Zack: Yeah it’s interesting to see the raid be so much simpler than past raids. I wonder if Bungie wants more people playing raids or is just trying to shake things up and not always do some complicated beast for each new raid. Yet, meanwhile, other parts of the game are harder than ever. I imagine Bungie has data to back up these choices, but then again, as I write this, I see the hotfix patch notes for the game mention increasing rewards on solo Lost Sector runs. So maybe this is more evidence that this expansion and update didn’t get as much time in the oven as it needed
Ethan: As we look forward to the rest of the year—and to be clear, a Destiny expansion really is a year-long $100 commitment at this point (both for Bungie and the player)—there are definitely some things coming that I wish could have arrived alongside Lightfall. An in-game looking-for-group tool is one of the big ones, but the biggest of all is an end to the Power grind. It’s tedious. It gates content. And it’s just not fun.

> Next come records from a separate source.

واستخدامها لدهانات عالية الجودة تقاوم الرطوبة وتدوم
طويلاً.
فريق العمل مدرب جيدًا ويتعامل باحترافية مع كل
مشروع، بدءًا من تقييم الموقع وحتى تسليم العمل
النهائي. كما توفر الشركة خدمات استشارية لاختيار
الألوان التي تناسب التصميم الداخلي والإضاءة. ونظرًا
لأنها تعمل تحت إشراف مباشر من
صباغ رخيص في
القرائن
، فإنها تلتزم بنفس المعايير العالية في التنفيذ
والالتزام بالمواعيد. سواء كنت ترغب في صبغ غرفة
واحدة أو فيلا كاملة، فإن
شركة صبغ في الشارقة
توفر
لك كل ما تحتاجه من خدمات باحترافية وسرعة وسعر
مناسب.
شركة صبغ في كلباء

RPG leveling has always been an uncomfortable fit for Destiny, which is a shooter at heart and fundamentally about chasing guns. Without skill trees or stats to pour points into, there’s really no reason, besides padding. to have to hit an arbitrary number before being able to participate in new content. It’s always been a fundamental tension in Destiny, but I don’t think any of the solutions have ever fixed it. And on a more optimistic note, I’m more confident than ever that the fundamentals of the game are strong enough to survive without it.
Zack: More so than ever, this expansion and season I feel the Power grind and I’m excited to hear Bungie isn’t going to raise it again next season. It feels like the beginning of fully removing it completely. The game can live on without it.
Reading back through this chat, I worry I sound super down on Destiny 2. But I’m still ready for the rest of the year and I’m excited to play more. I think, for me, this expansion just reminded me of how damn good Witch Queen was. It was always going to be hard to compete with that.
Ethan: Lightfall is definitely a slow burn. I can’t recommend it to people who aren’t already invested in the game in some way, unlike The Witch Queen, which was arguably the best shooter campaign of 2022.
But I think, or at least I’m hopeful, that it will bear more fruit over the long run. Season of Defiance is already off to a really strong start compared to other expansion-adjacent seasons, quality of life is improving, a lot of the currencies and grinding is getting streamlined, and there’s room to tie up a lot of interesting loose ends before The Final Shape.
Zack: Agreed. The future is still bright for Destiny 2. We just have to get there.